Saturday, February 22, 2020

Proteomics Data Mining Challenge 2020 is go!

(Previously known as the First Annual News in Proteomics Data Mineathon Challenge)

Some people have signed up from these places* 
(*Of course, participation is voluntary and does not imply, in any way, the endorsement of these institutions.) 
However, this looks pretty impressive, right?  And it's not all of them! 

Participants in the challenge are coming from 5 continents!

Details can be downloaded from the page -- but here is an overview.

Amyotrophic Lateral Sclerosis (ALS), often called Lou Gherig's disease, fucking sucks.

You can read about it in the New England Journal of Medicine here.

Here is an article in Frontiers that helps elaborate on how things have been going:

There isn't a cure yet and best I can tell, the diagnostics aren't very good. There are some promising treatments, however, but they aren't getting out to patients rapidly at all.
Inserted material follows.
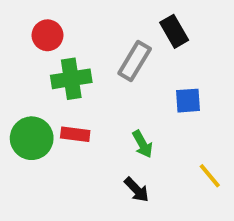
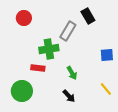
green cross: (71, 79) -> (49, 49), moved
blue square: (188, 101) -> (107, 55), moved
green circle: (32, 138) -> (22, 91), moved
Here is one from a company called Brainstorm that is showing promise
as well as
another recent advance from researchers in Houston.

I'm no ALS expert, I'm a loud-mouthed mass spectrometrist, but I've been listening to people about this a lot lately. My understanding is that in some cases there are genomic components, but in some patients, there is not -- or it hasn't been uncovered.

However, in both cases, like most of these neurological diseases, this is a post-transcriptional problem. It's either proteins or it is post-translational modifications.

No surprise that there has been little in the way of success on it, right? Genetic diseases can be approached with genomics technology that is either mature -- or, well, at least 10 years ahead of protein technology, in most regards -- and definitely when it comes to informatics!

This challenge is a test to see if we can help find something interesting in ALS patient data with today's proteomics data analysis techniques. We're going to use files from this study. (Chorus 1439)

What do we have?

33 cerebral spinal fluid samples from patients with ALS
33 matched controls
Plasma samples as well!

However, we've chosen to focus on the CSF for this (we will NOT turn down plasma data, but the focus is on the CSF)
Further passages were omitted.